Medicine Hat, Alta. – The Western Hockey League announced March 1st the Bob Ridley Award for Media Excellence, a new WHL Award which will be presented annually to a distinguished member of the radio, television, and print journalism industry in recognition of their outstanding contributions to sports journalism and the WHL.
Original WHL Article:
http://https://whl.ca/article/western-hockey-league-unveils-bob-ridley-award-for-media-excellence

Provincial Sport Organization of the Month: Baseball Alberta

Baseball Alberta had its birth in the early 1900s, known at that time as the Alberta Amateur Baseball Association. For much of the early 1900s, the Alberta Amateur Baseball Association focused solely on Junior and Senior levels as they oversaw the leagues and Provincial Playoffs.

By 1964, the Alberta Amateur Baseball Association began organizing baseball in the province at all levels from Pee-Wee to Senior. The Provincial Government saw the need to provide travel funds for teams travelling to Westerns and Nationals in 1970. Very quickly baseball began taking off, as in 1971 there were already 104 communities involved with 539 teams registered.

In 1986 the Alberta Baseball Association adopted the name Baseball Alberta as its working name of choice. Today, Baseball Alberta is a leader in developing and promoting baseball on the Local, Provincial and National scene.

Baseball Alberta has been a National leader in developing items such as the Canadian Rule Book, the first National Baseball Week, Baseball Canada Pitch Counts, Girls/Women’s Baseball, the NUCP and NCCP, the Respect in Sport initiative, the Rally Cap and Grand Slam Programs.

There are now close to 100 associations registered with Baseball Alberta from all parts of the province and has over 15,000 players registered and playing baseball.  Baseball Alberta prides itself on providing the opportunity for people of all ages, abilities, and backgrounds to participate in the game of baseball.

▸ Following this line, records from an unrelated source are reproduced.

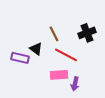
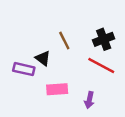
red line: (66, 55) -> (101, 66), moved
pink rectangle: (59, 75) -> (57, 89), moved

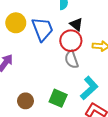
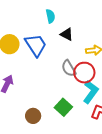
red circle: (71, 41) -> (84, 73), moved
green square: (58, 98) -> (63, 107), turned 30

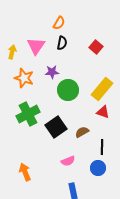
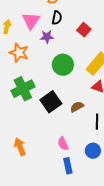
red square: (96, 47) -> (84, 30), moved
purple star: (52, 72) -> (47, 37), moved
pink semicircle: (68, 161) -> (63, 144), moved, turned 88
blue circle: (98, 168) -> (93, 151), moved

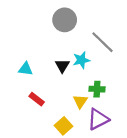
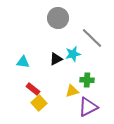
black triangle: (62, 66) -> (56, 59), turned 32
yellow triangle: (80, 101) -> (72, 91), turned 40
yellow square: (64, 126) -> (39, 103), moved

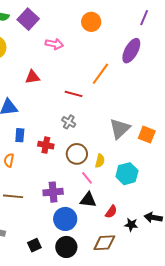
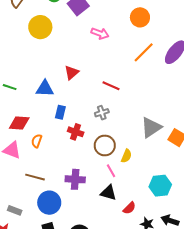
orange line: (100, 74) -> (144, 52), moved
red triangle: (32, 77) -> (72, 72), moved, turned -42
gray cross: (69, 122) -> (102, 113), turned 32
blue rectangle: (20, 135) -> (60, 112), moved
cyan hexagon: (127, 174) -> (160, 186), moved
blue circle: (65, 219) -> (49, 203), moved

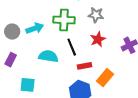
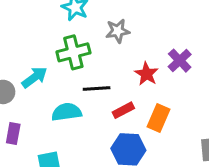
red star: (98, 39) -> (146, 74), moved
black line: (72, 47) -> (97, 88), turned -54

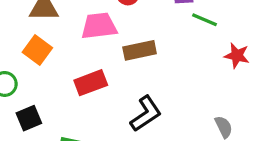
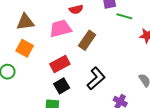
brown rectangle: (140, 50) -> (87, 40), turned -36
black square: (29, 118) -> (62, 86), moved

This Month in Alberta Sports History

On March 3, 2019, the 27th Canada Winter Games wrapped up following an incredible two-week run in Red Deer. Approximately 2,400 athletes representing all ten of Canada’s provinces and all three territories took part in the event, which began on February 15. Team Quebec finished on top of the podium with 146 total medals, with Team Alberta in second with 100 total medals, and Team British Columbia in third with 87 total medals. Away from the sporting venues, the Games also featured a rich arts and cultural festival.

Artifact of the Month

Artefact: Silver Chalice Trophy
Accession #: 2001.15.08
Year: 1940s-1950s
Description:
The Alexandra Hotel Trophy was awarded to athletes competing in the Calgary Ladies Fastball annual championship between 1945 and 1956. Across the wooden base, there are seven small plaques with the names of the winning teams and the year of the championship. This trophy is made from silver and is shaped in the traditional ‘chalice’ style. Cup-style trophies began to appear at sporting events as early as the late 1600s. Since then, trophy style has changed considerably; with various shapes and designs found in modern trophies. The classic chalice-style, however, has remained one of the more popular choices in marking victory.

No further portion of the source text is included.